(Work to complete): Your answer must be an exact copy of the data below, minus any pictures.

Provided entries START

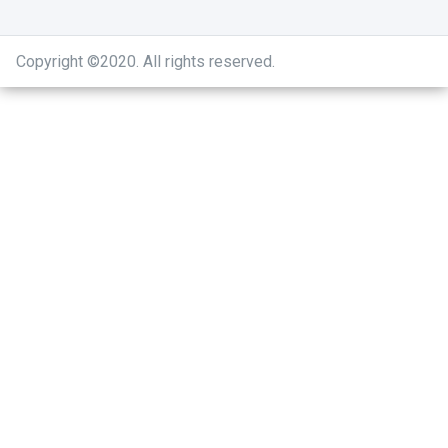
Copyright ©2020
.
All rights reserved.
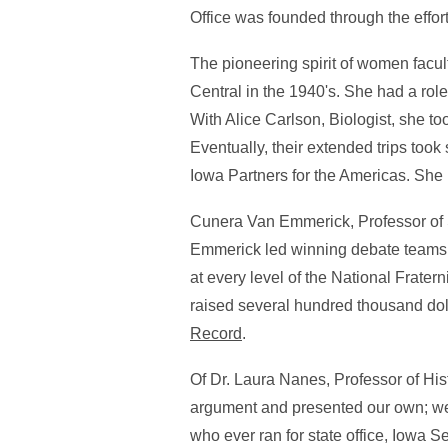
Office was founded through the effo
The pioneering spirit of women facul
Central in the 1940's. She had a role 
With Alice Carlson, Biologist, she to
Eventually, their extended trips too
Iowa Partners for the Americas. Sh
Cunera Van Emmerick, Professor of S
Emmerick led winning debate teams a
at every level of the National Frater
raised several hundred thousand dol
Record
.
Of Dr. Laura Nanes, Professor of Hi
argument and presented our own; we
who ever ran for state office, Iowa S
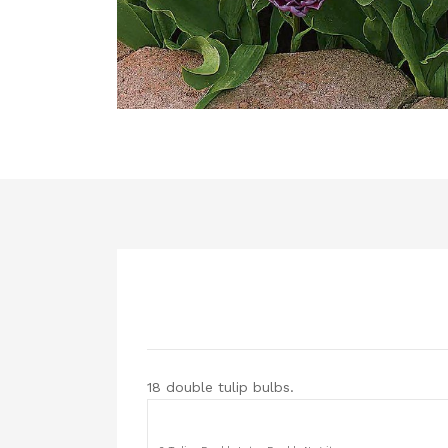
18 double tulip bulbs.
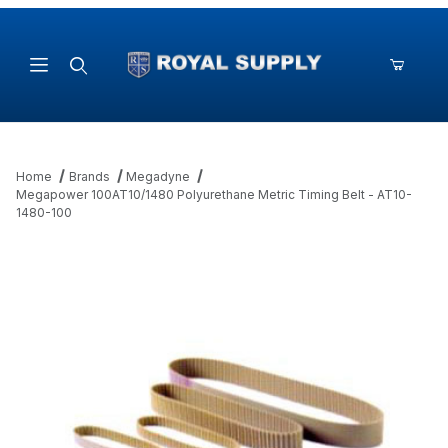
Product Search
Home
Brands
Megadyne
Megapower 100AT10/1480 Polyurethane Metric Timing Belt - AT10-
1480-100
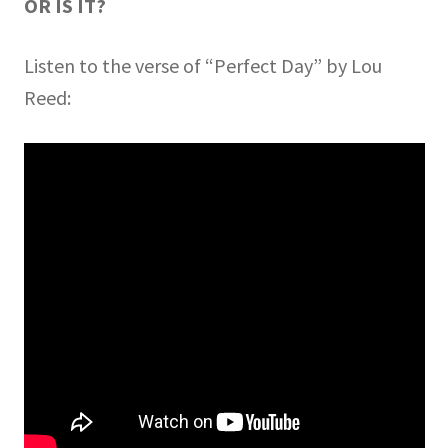
OR IS IT?
Listen to the verse of “Perfect Day” by Lou
Reed:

Provided entries END

(Task solution):
Copyright ©2020
.
All rights reserved.
Office was founded through the effo
The pioneering spirit of women facul
Central in the 1940's. She had a role 
With Alice Carlson, Biologist, she to
Eventually, their extended trips too
Iowa Partners for the Americas. Sh
Cunera Van Emmerick, Professor of S
Emmerick led winning debate teams a
at every level of the National Frater
raised several hundred thousand dol
Record
.
Of Dr. Laura Nanes, Professor of Hi
argument and presented our own; we
who ever ran for state office, Iowa S
18 double tulip bulbs.
Product Search
Home
Brands
Megadyne
Megapower 100AT10/1480 Polyurethane Metric Timing Belt - AT10-
1480-100
OR IS IT?
Listen to the verse of “Perfect Day” by Lou
Reed:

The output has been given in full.